INSTRUCTIONS FOR THE TASK
Could you copy, exactly as written, every line from the first line of the records through the one containing "validated designs of"?

Transcribed page contents
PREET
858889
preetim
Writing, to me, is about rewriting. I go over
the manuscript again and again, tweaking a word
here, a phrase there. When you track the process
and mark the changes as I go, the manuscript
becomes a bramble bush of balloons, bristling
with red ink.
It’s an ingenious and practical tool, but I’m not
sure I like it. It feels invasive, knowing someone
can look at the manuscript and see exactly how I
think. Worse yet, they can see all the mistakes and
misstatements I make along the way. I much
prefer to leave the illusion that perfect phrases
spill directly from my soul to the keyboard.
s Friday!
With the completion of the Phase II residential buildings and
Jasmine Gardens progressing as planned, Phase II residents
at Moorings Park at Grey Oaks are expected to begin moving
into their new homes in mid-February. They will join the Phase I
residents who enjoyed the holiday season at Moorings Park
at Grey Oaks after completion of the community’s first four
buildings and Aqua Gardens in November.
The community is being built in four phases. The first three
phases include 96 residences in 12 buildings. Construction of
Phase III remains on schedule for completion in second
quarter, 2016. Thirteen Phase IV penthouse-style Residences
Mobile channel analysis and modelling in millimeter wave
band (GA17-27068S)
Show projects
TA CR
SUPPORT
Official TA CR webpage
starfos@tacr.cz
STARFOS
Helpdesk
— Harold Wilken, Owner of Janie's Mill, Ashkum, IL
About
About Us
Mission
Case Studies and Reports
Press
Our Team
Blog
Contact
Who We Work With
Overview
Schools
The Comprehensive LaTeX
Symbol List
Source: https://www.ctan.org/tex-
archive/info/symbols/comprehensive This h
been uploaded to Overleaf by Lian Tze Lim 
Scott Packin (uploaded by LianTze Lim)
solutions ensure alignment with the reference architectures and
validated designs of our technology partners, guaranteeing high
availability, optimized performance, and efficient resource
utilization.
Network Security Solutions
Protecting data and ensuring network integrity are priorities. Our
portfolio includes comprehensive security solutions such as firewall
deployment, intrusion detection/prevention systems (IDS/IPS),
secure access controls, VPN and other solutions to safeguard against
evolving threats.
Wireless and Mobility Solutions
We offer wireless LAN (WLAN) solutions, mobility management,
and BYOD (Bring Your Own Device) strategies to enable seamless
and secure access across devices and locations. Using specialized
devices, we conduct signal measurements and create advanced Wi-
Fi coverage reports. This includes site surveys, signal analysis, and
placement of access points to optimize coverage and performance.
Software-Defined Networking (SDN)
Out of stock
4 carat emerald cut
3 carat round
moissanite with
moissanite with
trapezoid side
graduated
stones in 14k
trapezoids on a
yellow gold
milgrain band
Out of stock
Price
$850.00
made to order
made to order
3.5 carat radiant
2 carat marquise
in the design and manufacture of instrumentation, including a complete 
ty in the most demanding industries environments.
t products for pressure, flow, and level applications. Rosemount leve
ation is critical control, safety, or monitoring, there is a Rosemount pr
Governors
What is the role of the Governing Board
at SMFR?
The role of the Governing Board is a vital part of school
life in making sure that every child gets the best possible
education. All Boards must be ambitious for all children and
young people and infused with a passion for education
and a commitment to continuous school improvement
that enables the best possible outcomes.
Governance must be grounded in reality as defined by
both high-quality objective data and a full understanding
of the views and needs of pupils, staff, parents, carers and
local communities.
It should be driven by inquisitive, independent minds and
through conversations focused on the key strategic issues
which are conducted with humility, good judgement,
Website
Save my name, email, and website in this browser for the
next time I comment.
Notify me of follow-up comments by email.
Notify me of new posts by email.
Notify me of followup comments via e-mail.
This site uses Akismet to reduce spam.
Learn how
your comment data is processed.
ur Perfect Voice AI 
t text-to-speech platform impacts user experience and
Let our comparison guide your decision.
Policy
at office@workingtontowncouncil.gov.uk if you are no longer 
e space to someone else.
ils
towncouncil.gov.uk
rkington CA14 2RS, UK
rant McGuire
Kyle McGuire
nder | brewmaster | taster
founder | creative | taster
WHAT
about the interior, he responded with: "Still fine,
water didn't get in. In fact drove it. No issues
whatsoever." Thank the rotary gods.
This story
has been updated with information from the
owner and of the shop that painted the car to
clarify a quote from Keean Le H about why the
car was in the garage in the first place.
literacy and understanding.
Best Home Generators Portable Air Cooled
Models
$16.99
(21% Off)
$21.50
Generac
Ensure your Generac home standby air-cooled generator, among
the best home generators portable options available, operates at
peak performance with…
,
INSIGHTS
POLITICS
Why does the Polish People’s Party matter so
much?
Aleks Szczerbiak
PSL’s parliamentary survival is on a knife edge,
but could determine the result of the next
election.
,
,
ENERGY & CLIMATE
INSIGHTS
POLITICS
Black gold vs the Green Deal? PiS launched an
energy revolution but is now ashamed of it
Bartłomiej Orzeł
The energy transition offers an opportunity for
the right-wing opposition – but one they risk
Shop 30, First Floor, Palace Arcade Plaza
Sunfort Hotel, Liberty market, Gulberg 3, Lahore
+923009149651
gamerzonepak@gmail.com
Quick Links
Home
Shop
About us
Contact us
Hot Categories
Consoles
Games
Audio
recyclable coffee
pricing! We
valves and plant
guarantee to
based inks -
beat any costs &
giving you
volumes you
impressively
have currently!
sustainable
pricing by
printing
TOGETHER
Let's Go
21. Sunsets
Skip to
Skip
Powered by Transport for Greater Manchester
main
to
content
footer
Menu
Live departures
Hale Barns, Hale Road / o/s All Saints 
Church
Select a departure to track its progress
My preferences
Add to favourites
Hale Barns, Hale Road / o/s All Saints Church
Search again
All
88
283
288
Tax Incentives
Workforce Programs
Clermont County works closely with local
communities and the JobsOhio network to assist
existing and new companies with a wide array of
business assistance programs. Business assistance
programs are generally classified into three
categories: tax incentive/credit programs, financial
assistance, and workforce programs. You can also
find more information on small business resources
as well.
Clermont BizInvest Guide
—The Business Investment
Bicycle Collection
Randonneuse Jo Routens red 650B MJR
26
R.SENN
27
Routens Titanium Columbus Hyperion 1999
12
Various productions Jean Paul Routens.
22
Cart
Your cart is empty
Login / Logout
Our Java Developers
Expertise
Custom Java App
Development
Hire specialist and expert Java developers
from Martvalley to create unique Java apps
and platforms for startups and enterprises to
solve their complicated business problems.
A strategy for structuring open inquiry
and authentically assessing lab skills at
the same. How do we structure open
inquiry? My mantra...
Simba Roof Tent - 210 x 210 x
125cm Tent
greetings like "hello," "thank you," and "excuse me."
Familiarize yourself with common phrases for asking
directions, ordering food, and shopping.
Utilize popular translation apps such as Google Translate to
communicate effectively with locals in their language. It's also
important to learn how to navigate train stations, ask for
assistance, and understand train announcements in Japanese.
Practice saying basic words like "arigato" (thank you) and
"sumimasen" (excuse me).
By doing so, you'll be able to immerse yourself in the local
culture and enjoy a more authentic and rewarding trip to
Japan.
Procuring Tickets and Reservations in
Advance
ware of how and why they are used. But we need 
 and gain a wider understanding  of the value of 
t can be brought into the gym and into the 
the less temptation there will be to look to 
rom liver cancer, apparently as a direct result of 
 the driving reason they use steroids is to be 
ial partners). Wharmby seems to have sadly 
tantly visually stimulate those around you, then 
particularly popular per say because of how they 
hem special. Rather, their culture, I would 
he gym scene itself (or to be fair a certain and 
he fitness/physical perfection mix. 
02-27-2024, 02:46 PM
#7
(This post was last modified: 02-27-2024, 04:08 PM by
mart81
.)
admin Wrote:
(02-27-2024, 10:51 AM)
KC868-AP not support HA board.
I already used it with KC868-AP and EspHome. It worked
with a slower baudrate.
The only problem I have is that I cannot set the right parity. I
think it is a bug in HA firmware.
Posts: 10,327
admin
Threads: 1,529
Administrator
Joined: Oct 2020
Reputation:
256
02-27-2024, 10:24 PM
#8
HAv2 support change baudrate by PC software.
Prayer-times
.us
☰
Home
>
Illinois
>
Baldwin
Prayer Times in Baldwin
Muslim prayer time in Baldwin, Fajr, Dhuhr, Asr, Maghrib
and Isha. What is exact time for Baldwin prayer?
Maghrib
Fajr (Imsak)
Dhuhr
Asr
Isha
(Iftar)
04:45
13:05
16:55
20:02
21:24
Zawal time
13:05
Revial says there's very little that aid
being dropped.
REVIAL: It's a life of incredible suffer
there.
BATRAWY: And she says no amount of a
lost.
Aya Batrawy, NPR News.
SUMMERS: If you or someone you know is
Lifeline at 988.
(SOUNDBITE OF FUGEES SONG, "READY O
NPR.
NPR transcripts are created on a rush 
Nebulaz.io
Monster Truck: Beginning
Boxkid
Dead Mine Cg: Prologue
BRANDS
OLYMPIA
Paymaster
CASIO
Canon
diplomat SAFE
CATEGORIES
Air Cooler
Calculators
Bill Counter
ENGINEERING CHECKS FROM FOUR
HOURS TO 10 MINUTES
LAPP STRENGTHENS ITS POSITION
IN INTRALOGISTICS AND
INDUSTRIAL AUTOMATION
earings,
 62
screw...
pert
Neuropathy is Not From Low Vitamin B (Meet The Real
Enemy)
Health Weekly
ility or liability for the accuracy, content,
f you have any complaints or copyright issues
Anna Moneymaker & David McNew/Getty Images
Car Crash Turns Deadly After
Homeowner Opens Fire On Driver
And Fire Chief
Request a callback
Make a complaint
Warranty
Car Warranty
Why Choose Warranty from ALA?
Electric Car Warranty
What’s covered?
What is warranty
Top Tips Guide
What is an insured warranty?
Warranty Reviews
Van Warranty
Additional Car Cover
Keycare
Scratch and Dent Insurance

SOLUTION TO THIS EXERCISE
PREET
858889
preetim
Writing, to me, is about rewriting. I go over
the manuscript again and again, tweaking a word
here, a phrase there. When you track the process
and mark the changes as I go, the manuscript
becomes a bramble bush of balloons, bristling
with red ink.
It’s an ingenious and practical tool, but I’m not
sure I like it. It feels invasive, knowing someone
can look at the manuscript and see exactly how I
think. Worse yet, they can see all the mistakes and
misstatements I make along the way. I much
prefer to leave the illusion that perfect phrases
spill directly from my soul to the keyboard.
s Friday!
With the completion of the Phase II residential buildings and
Jasmine Gardens progressing as planned, Phase II residents
at Moorings Park at Grey Oaks are expected to begin moving
into their new homes in mid-February. They will join the Phase I
residents who enjoyed the holiday season at Moorings Park
at Grey Oaks after completion of the community’s first four
buildings and Aqua Gardens in November.
The community is being built in four phases. The first three
phases include 96 residences in 12 buildings. Construction of
Phase III remains on schedule for completion in second
quarter, 2016. Thirteen Phase IV penthouse-style Residences
Mobile channel analysis and modelling in millimeter wave
band (GA17-27068S)
Show projects
TA CR
SUPPORT
Official TA CR webpage
starfos@tacr.cz
STARFOS
Helpdesk
— Harold Wilken, Owner of Janie's Mill, Ashkum, IL
About
About Us
Mission
Case Studies and Reports
Press
Our Team
Blog
Contact
Who We Work With
Overview
Schools
The Comprehensive LaTeX
Symbol List
Source: https://www.ctan.org/tex-
archive/info/symbols/comprehensive This h
been uploaded to Overleaf by Lian Tze Lim 
Scott Packin (uploaded by LianTze Lim)
solutions ensure alignment with the reference architectures and
validated designs of our technology partners, guaranteeing high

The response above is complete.